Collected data

■ ■ ■ ■ ■ ■ ■

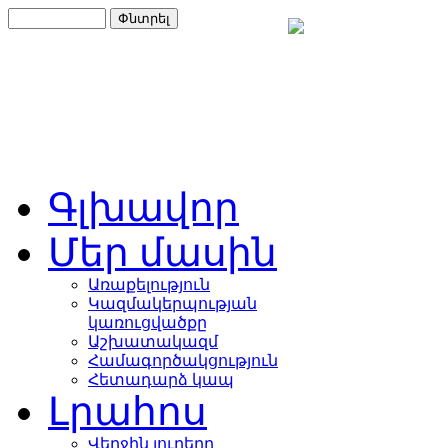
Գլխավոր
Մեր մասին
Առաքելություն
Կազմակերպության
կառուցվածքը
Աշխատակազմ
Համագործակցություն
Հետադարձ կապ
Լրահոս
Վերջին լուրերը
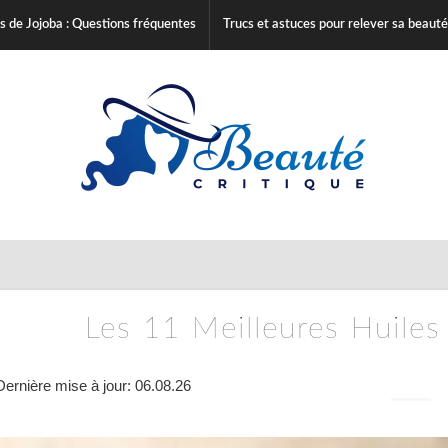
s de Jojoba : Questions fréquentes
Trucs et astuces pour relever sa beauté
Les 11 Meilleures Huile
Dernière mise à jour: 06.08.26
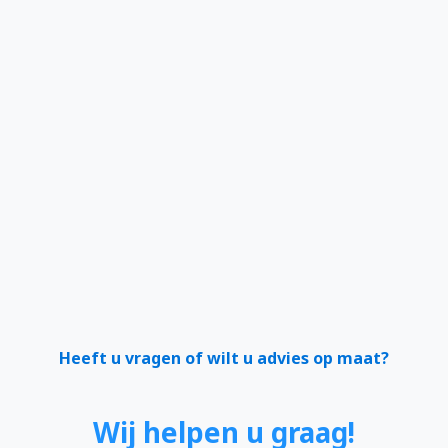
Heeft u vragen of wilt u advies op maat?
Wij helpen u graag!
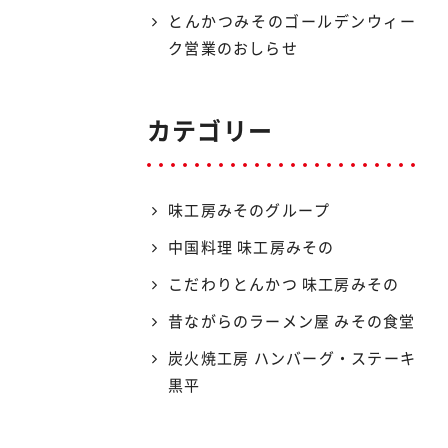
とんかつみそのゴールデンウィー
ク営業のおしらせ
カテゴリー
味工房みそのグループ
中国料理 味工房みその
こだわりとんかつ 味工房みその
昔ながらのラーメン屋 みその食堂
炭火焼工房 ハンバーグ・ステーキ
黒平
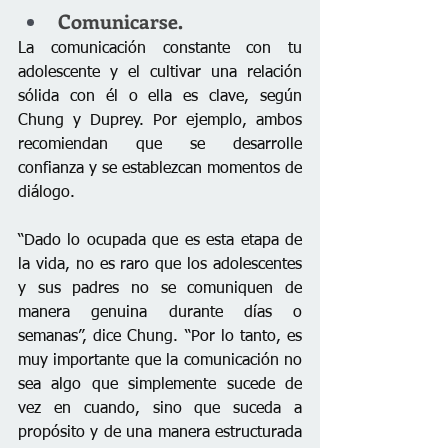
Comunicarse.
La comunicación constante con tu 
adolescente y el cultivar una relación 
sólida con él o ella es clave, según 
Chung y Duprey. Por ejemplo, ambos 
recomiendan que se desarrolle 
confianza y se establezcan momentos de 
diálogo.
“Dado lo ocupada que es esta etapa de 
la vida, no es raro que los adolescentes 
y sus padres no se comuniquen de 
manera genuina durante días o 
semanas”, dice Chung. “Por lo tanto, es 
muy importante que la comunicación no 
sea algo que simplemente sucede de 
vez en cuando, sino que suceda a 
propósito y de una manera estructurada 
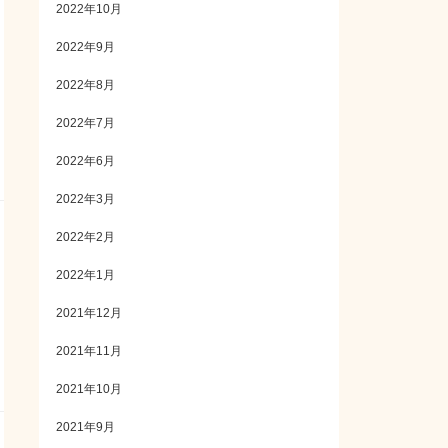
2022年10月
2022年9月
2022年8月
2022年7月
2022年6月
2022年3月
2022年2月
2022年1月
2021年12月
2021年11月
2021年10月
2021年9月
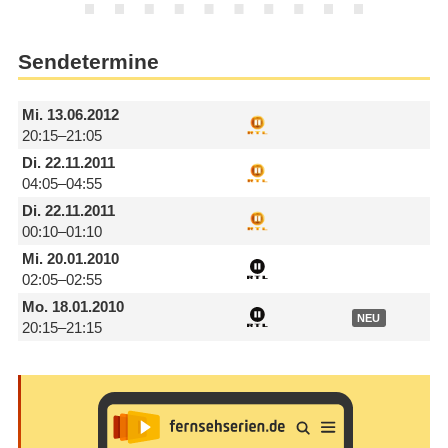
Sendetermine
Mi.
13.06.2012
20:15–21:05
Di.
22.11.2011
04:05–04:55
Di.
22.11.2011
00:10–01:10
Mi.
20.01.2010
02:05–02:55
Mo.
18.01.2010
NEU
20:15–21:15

■ ■ ■ ■ ■ ■ ■

THE TASK>
Which lines above include the word "manera"? Return each one.

RESULT>
manera genuina durante días o 
propósito y de una manera estructurada 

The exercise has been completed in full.